ASSIGNED TASK
Each line of the material below must be transcribed exactly.

INFORMATION GIVEN
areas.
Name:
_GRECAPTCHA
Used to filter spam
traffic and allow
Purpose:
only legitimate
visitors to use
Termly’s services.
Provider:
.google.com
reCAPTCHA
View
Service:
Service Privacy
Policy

RESULT OF THIS TASK
areas.
Name:
_GRECAPTCHA
Used to filter spam
traffic and allow
Purpose:
only legitimate
visitors to use
Termly’s services.
Provider:
.google.com
reCAPTCHA
View
Service:
Service Privacy
Policy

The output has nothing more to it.